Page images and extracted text
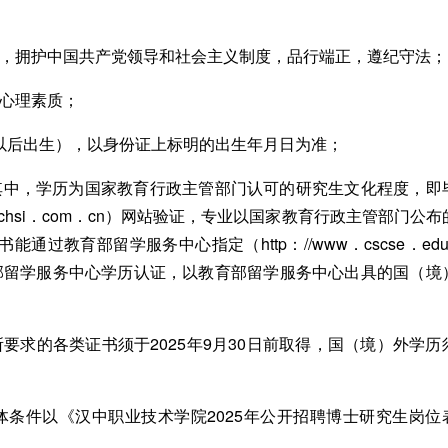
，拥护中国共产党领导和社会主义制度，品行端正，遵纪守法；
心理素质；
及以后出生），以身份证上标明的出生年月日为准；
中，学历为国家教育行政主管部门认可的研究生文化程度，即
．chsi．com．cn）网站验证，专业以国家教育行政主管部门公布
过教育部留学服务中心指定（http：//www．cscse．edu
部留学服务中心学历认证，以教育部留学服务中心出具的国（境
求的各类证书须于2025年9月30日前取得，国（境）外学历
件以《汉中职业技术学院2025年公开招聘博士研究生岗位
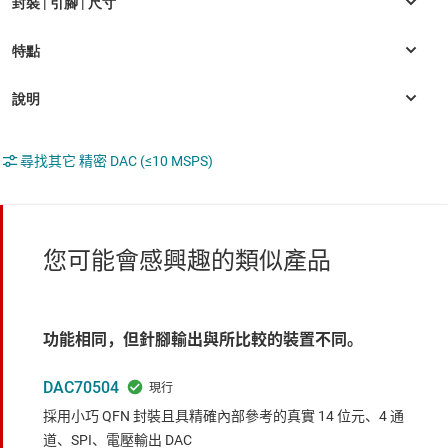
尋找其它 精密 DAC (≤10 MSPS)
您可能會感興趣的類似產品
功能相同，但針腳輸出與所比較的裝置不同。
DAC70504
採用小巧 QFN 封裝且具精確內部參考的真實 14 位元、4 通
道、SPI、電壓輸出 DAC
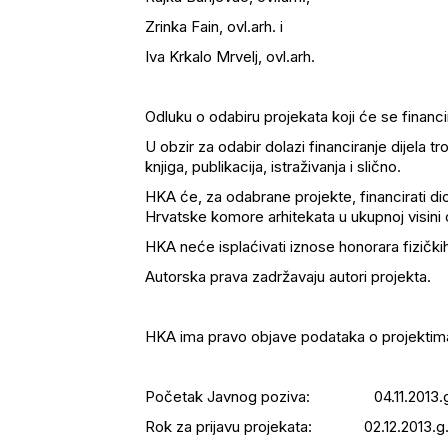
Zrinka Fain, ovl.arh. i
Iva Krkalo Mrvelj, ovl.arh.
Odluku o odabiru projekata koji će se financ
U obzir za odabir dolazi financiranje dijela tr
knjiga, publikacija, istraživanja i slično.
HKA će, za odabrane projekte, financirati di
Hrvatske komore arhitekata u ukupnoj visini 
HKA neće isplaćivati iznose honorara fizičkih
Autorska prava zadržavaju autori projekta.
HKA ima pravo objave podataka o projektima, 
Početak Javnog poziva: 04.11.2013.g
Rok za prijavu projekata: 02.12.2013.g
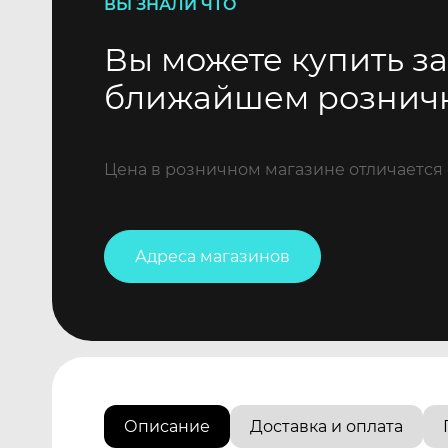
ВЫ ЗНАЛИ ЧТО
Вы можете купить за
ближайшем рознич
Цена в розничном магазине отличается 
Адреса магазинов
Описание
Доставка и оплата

Task description => Without any of the pictures, repeat the entries above word for word.

Task result =>
，拥护中国共产党领导和社会主义制度，品行端正，遵纪守法；
心理素质；
及以后出生），以身份证上标明的出生年月日为准；
中，学历为国家教育行政主管部门认可的研究生文化程度，即
．chsi．com．cn）网站验证，专业以国家教育行政主管部门公布
过教育部留学服务中心指定（http：//www．cscse．edu
部留学服务中心学历认证，以教育部留学服务中心出具的国（境
求的各类证书须于2025年9月30日前取得，国（境）外学历
件以《汉中职业技术学院2025年公开招聘博士研究生岗位
尋找其它 精密 DAC (≤10 MSPS)
您可能會感興趣的類似產品
功能相同，但針腳輸出與所比較的裝置不同。
DAC70504
採用小巧 QFN 封裝且具精確內部參考的真實 14 位元、4 通
道、SPI、電壓輸出 DAC
Zrinka Fain, ovl.arh. i
Iva Krkalo Mrvelj, ovl.arh.
Odluku o odabiru projekata koji će se financ
U obzir za odabir dolazi financiranje dijela tr
knjiga, publikacija, istraživanja i slično.
HKA će, za odabrane projekte, financirati di
Hrvatske komore arhitekata u ukupnoj visini 
HKA neće isplaćivati iznose honorara fizičkih
Autorska prava zadržavaju autori projekta.
HKA ima pravo objave podataka o projektima, 
Početak Javnog poziva: 04.11.2013.g
Rok za prijavu projekata: 02.12.2013.g
ВЫ ЗНАЛИ ЧТО
Вы можете купить за
ближайшем рознич
Цена в розничном магазине отличается 
Адреса магазинов
Описание
Доставка и оплата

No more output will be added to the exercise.